─── Records for processing

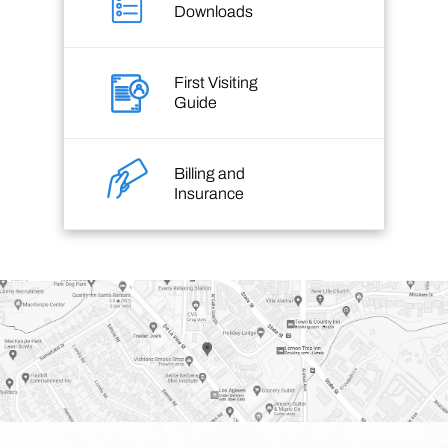
Downloads
First Visiting
Guide
Billing and
Insurance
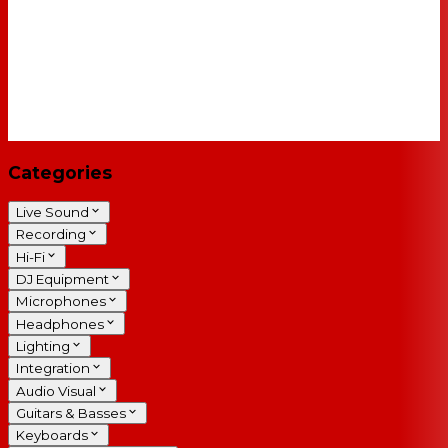
Categories
Live Sound
Recording
Hi-Fi
DJ Equipment
Microphones
Headphones
Lighting
Integration
Audio Visual
Guitars & Basses
Keyboards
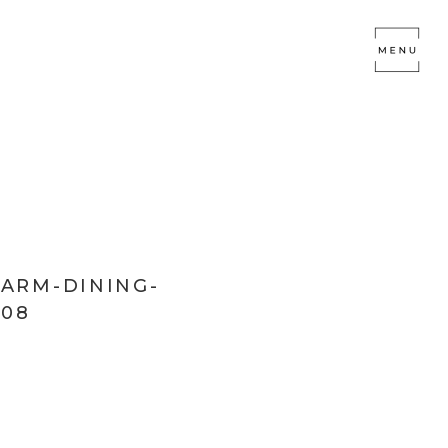
FARM-DINING-
08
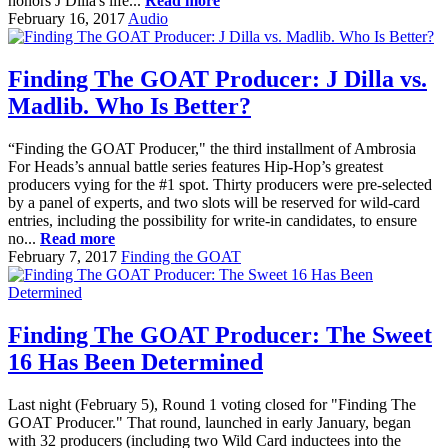
honors J Dilla's life...
Read more
February 16, 2017
Audio
Finding The GOAT Producer: J Dilla vs.
Madlib. Who Is Better?
“Finding the GOAT Producer," the third installment of Ambrosia
For Heads’s annual battle series features Hip-Hop’s greatest
producers vying for the #1 spot. Thirty producers were pre-selected
by a panel of experts, and two slots will be reserved for wild-card
entries, including the possibility for write-in candidates, to ensure
no...
Read more
February 7, 2017
Finding the GOAT
Finding The GOAT Producer: The Sweet
16 Has Been Determined
Last night (February 5), Round 1 voting closed for "Finding The
GOAT Producer." That round, launched in early January, began
with 32 producers (including two Wild Card inductees into the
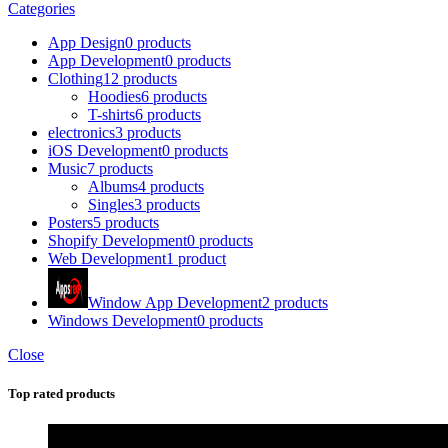
Categories
App Design
0 products
App Development
0 products
Clothing
12 products
Hoodies
6 products
T-shirts
6 products
electronics
3 products
iOS Development
0 products
Music
7 products
Albums
4 products
Singles
3 products
Posters
5 products
Shopify Development
0 products
Web Development
1 product
Window App Development
2 products
Windows Development
0 products
Close
Top rated products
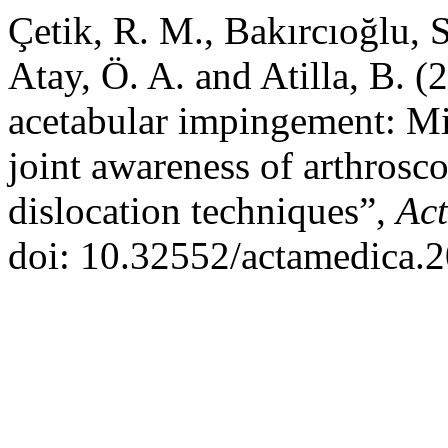
Çetik, R. M., Bakırcıoğlu, 
Atay, Ö. A. and Atilla, B. 
acetabular impingement: Mi
joint awareness of arthrosc
dislocation techniques”,
Ac
doi: 10.32552/actamedica.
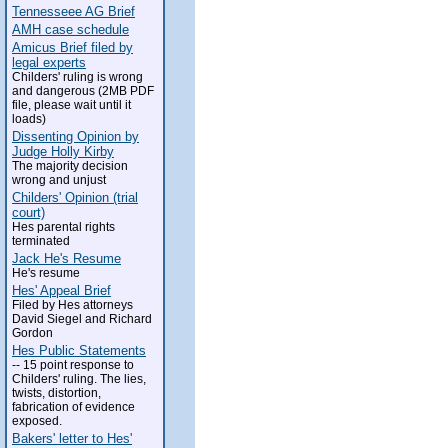
Tennesseee AG Brief
AMH case schedule
Amicus Brief filed by
legal experts
Childers' ruling is wrong
and dangerous (2MB PDF
file, please wait until it
loads)
Dissenting Opinion by
Judge Holly Kirby
The majority decision
wrong and unjust
Childers' Opinion (trial
court)
Hes parental rights
terminated
Jack He's Resume
He's resume
Hes' Appeal Brief
Filed by Hes attorneys
David Siegel and Richard
Gordon
Hes Public Statements
-- 15 point response to
Childers' ruling. The lies,
twists, distortion,
fabrication of evidence
exposed.
Bakers' letter to Hes'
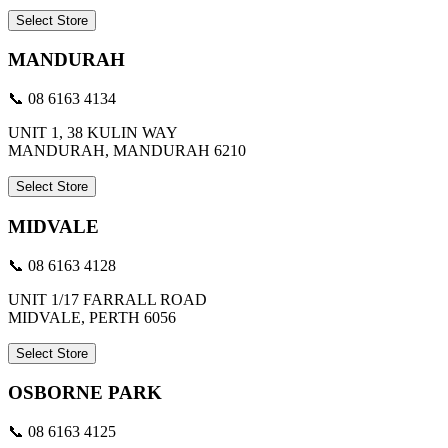
Select Store
MANDURAH
📞 08 6163 4134
UNIT 1, 38 KULIN WAY
MANDURAH, MANDURAH 6210
Select Store
MIDVALE
📞 08 6163 4128
UNIT 1/17 FARRALL ROAD
MIDVALE, PERTH 6056
Select Store
OSBORNE PARK
📞 08 6163 4125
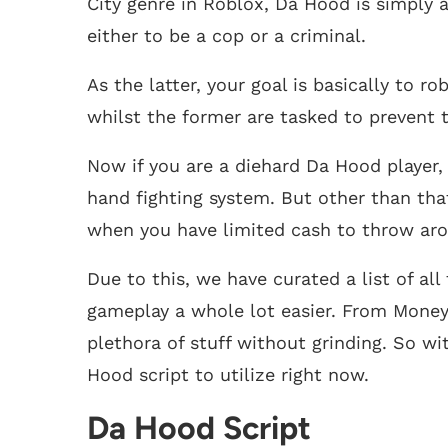
City genre in Roblox, Da Hood is simply 
either to be a cop or a criminal.
As the latter, your goal is basically to 
whilst the former are tasked to prevent 
Now if you are a diehard Da Hood player, 
hand fighting system. But other than that
when you have limited cash to throw ar
Due to this, we have curated a list of al
gameplay a whole lot easier. From Money 
plethora of stuff without grinding. So wi
Hood script to utilize right now.
Da Hood Script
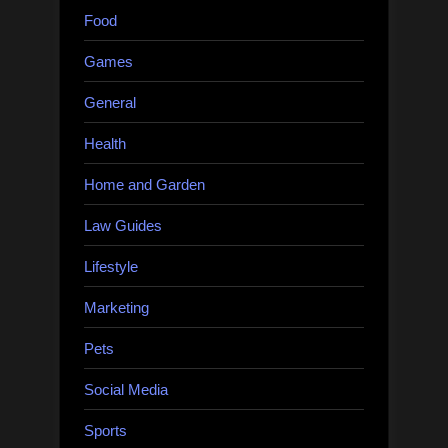
Food
Games
General
Health
Home and Garden
Law Guides
Lifestyle
Marketing
Pets
Social Media
Sports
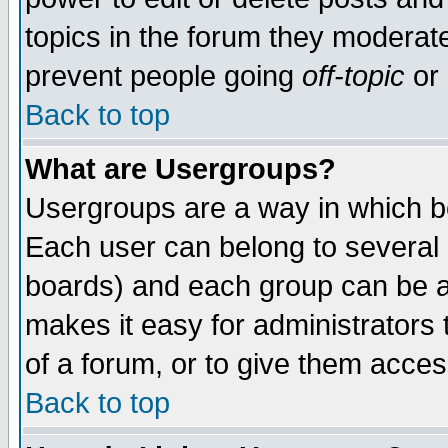
topics in the forum they moderat
prevent people going
off-topic
or 
Back to top
What are Usergroups?
Usergroups are a way in which b
Each user can belong to several g
boards) and each group can be as
makes it easy for administrators
of a forum, or to give them access
Back to top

──────

Could you reproduce exactly the lines from the one containing "Bakers' letter to Hes'" through the last line of the records, both included, leaving out the pictures?

» **Response to this task**
Bakers' letter to Hes'
Select Store
MANDURAH
📞 08 6163 4134
UNIT 1, 38 KULIN WAY
MANDURAH, MANDURAH 6210
Select Store
MIDVALE
📞 08 6163 4128
UNIT 1/17 FARRALL ROAD
MIDVALE, PERTH 6056
Select Store
OSBORNE PARK
📞 08 6163 4125
City genre in Roblox, Da Hood is simply 
either to be a cop or a criminal.
As the latter, your goal is basically to 
whilst the former are tasked to prevent 
Now if you are a diehard Da Hood player, 
hand fighting system. But other than that
when you have limited cash to throw ar
Due to this, we have curated a list of al
gameplay a whole lot easier. From Money 
plethora of stuff without grinding. So wi
Hood script to utilize right now.
Da Hood Script
Food
Games
General
Health
Home and Garden
Law Guides
Lifestyle
Marketing
Pets
Social Media
Sports
topics in the forum they moderat
prevent people going
off-topic
or 
Back to top
What are Usergroups?
Usergroups are a way in which b
Each user can belong to several g
boards) and each group can be as
makes it easy for administrators
of a forum, or to give them access
Back to top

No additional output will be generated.